Requirement.
Return the data below unchanged, without images.

[Excerpts from a dataset]
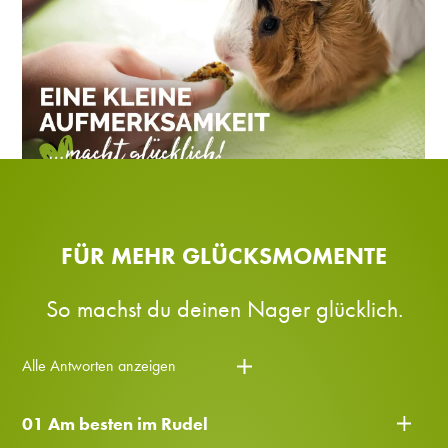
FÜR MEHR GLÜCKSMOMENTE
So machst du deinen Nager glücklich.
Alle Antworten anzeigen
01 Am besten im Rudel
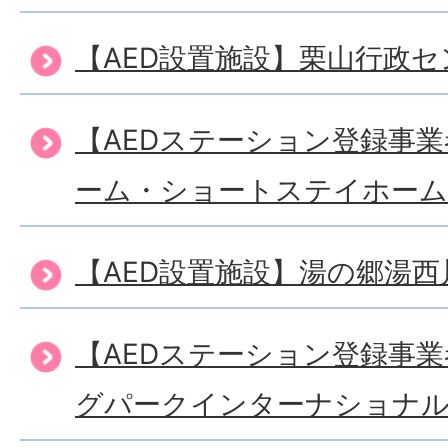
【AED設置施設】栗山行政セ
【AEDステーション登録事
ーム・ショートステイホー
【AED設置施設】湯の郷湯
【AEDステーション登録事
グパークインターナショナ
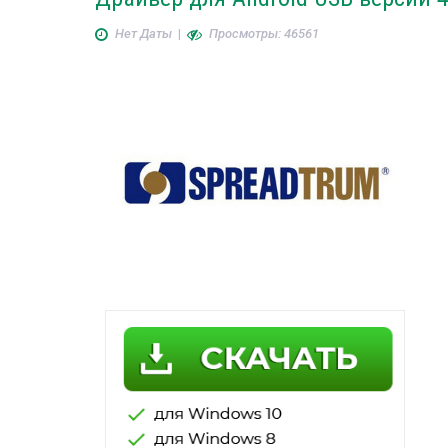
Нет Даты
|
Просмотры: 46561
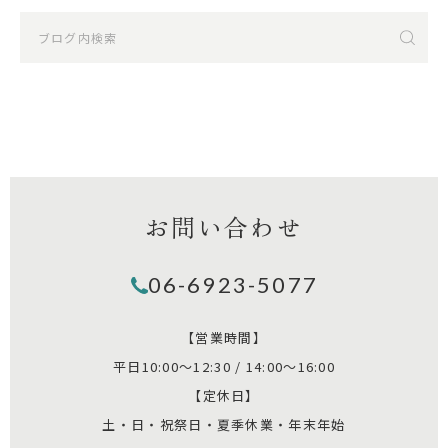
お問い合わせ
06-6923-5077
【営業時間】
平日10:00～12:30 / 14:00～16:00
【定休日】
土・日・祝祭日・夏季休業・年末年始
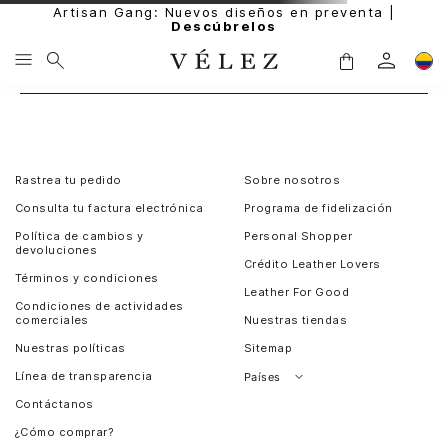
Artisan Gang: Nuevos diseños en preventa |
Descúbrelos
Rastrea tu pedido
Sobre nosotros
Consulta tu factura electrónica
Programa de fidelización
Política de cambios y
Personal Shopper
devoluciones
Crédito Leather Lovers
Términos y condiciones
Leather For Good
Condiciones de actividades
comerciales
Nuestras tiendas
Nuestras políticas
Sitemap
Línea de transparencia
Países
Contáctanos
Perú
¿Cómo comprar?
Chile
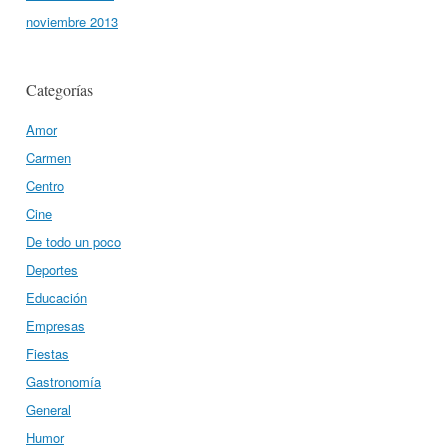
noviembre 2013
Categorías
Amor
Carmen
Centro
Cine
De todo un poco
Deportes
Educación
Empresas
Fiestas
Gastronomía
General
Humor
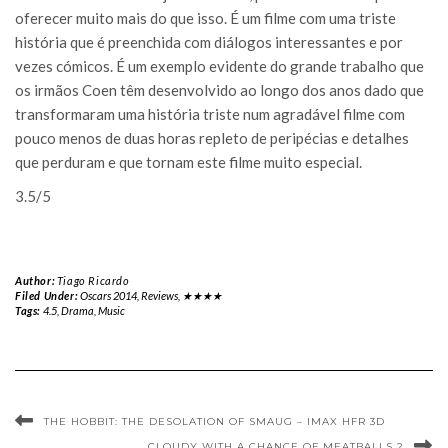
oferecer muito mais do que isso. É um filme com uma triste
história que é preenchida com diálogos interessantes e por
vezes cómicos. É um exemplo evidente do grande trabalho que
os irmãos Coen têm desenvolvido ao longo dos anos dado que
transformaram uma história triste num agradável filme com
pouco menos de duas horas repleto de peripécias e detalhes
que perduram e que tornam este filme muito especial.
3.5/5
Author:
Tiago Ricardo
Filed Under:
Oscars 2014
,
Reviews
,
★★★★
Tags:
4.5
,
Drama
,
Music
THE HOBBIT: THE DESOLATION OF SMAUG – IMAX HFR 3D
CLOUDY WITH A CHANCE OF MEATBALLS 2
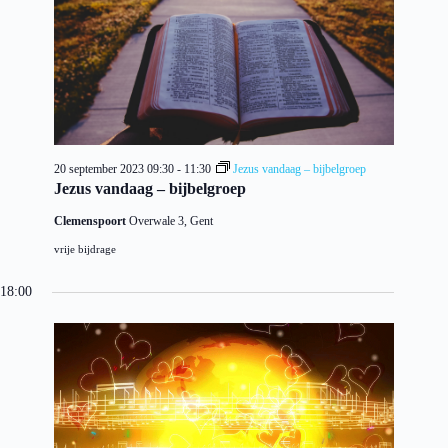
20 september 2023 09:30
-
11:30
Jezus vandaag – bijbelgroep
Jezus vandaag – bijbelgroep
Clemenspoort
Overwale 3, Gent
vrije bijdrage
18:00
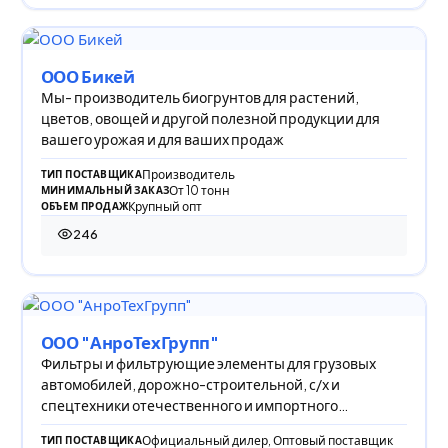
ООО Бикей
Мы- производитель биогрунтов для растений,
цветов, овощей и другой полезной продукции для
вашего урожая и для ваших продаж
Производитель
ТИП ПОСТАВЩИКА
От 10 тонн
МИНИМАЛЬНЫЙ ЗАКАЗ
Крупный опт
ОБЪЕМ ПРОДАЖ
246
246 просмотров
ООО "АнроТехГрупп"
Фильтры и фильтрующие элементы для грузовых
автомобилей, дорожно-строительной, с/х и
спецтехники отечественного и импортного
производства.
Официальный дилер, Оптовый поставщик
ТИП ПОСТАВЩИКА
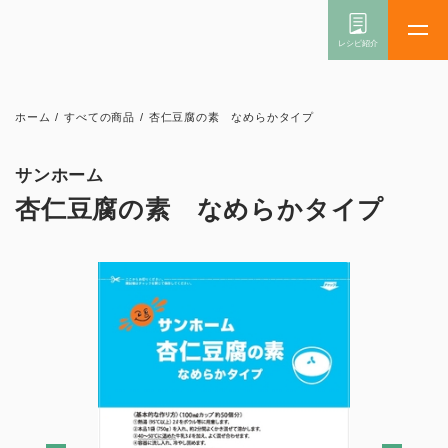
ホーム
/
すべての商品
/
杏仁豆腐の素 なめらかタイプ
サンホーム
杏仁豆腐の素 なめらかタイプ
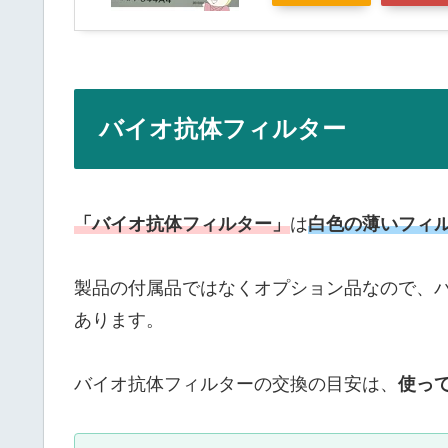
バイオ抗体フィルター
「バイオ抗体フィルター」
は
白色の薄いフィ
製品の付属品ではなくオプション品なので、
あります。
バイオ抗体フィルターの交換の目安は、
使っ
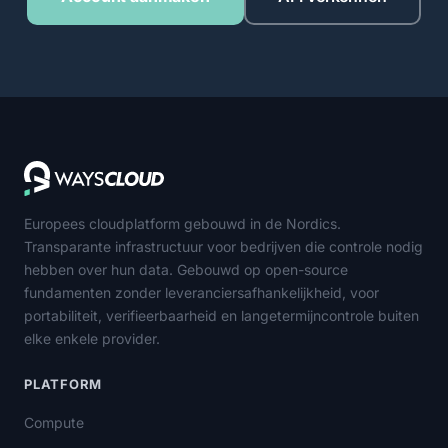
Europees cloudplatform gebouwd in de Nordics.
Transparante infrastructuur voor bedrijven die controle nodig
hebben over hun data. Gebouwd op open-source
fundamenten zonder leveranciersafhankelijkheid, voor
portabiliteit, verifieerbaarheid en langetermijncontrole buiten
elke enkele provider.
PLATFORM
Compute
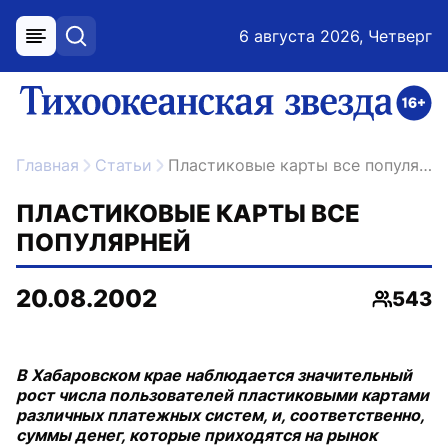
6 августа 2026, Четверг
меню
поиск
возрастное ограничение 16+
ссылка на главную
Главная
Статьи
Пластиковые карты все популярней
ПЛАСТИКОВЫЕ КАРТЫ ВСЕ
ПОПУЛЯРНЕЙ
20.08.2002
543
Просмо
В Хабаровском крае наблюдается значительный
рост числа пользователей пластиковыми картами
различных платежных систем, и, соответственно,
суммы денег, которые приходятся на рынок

Solution.
FÜR MEHR GLÜCKSMOMENTE
So machst du deinen Nager glücklich.
Alle Antworten anzeigen
01 Am besten im Rudel
【AED設置施設】栗山行政セ
【AEDステーション登録事
ーム・ショートステイホー
【AED設置施設】湯の郷湯
【AEDステーション登録事
グパークインターナショナ
Нет Даты
|
Просмотры: 46561
お問い合わせ
06-6923-5077
【営業時間】
平日10:00～12:30 / 14:00～16:00
【定休日】
土・日・祝祭日・夏季休業・年末年始
Artisan Gang: Nuevos diseños en preventa |
Descúbrelos
Rastrea tu pedido
Sobre nosotros
Consulta tu factura electrónica
Programa de fidelización
Política de cambios y
Personal Shopper
devoluciones
Crédito Leather Lovers
Términos y condiciones
Leather For Good
Condiciones de actividades
comerciales
Nuestras tiendas
Nuestras políticas
Sitemap
Línea de transparencia
Países
Contáctanos
Perú
¿Cómo comprar?
Chile
noviembre 2013
Categorías
Amor
Carmen
Centro
Cine
De todo un poco
Deportes
Educación
Empresas
Fiestas
Gastronomía
General
Humor
oferecer muito mais do que isso. É um filme com uma triste
história que é preenchida com diálogos interessantes e por
vezes cómicos. É um exemplo evidente do grande trabalho que
os irmãos Coen têm desenvolvido ao longo dos anos dado que
transformaram uma história triste num agradável filme com
pouco menos de duas horas repleto de peripécias e detalhes
que perduram e que tornam este filme muito especial.
3.5/5
Author:
Tiago Ricardo
Filed Under:
Oscars 2014
,
Reviews
,
★★★★
Tags:
4.5
,
Drama
,
Music
THE HOBBIT: THE DESOLATION OF SMAUG – IMAX HFR 3D
CLOUDY WITH A CHANCE OF MEATBALLS 2
20 september 2023 09:30
-
11:30
Jezus vandaag – bijbelgroep
Jezus vandaag – bijbelgroep
Clemenspoort
Overwale 3, Gent
vrije bijdrage
18:00
ООО Бикей
Мы- производитель биогрунтов для растений,
цветов, овощей и другой полезной продукции для
вашего урожая и для ваших продаж
Производитель
ТИП ПОСТАВЩИКА
От 10 тонн
МИНИМАЛЬНЫЙ ЗАКАЗ
Крупный опт
ОБЪЕМ ПРОДАЖ
246
246 просмотров
ООО "АнроТехГрупп"
Фильтры и фильтрующие элементы для грузовых
автомобилей, дорожно-строительной, с/х и
спецтехники отечественного и импортного
производства.
Официальный дилер, Оптовый поставщик
ТИП ПОСТАВЩИКА
ホーム
/
すべての商品
/
杏仁豆腐の素 なめらかタイプ
サンホーム
杏仁豆腐の素 なめらかタイプ
バイオ抗体フィルター
「バイオ抗体フィルター」
は
白色の薄いフィ
製品の付属品ではなくオプション品なので、
あります。
バイオ抗体フィルターの交換の目安は、
使っ
Europees cloudplatform gebouwd in de Nordics.
Transparante infrastructuur voor bedrijven die controle nodig
hebben over hun data. Gebouwd op open-source
fundamenten zonder leveranciersafhankelijkheid, voor
portabiliteit, verifieerbaarheid en langetermijncontrole buiten
elke enkele provider.
PLATFORM
Compute
6 августа 2026, Четверг
меню
поиск
возрастное ограничение 16+
ссылка на главную
Главная
Статьи
Пластиковые карты все популярней
ПЛАСТИКОВЫЕ КАРТЫ ВСЕ
ПОПУЛЯРНЕЙ
20.08.2002
543
Просмо
В Хабаровском крае наблюдается значительный
рост числа пользователей пластиковыми картами
различных платежных систем, и, соответственно,
суммы денег, которые приходятся на рынок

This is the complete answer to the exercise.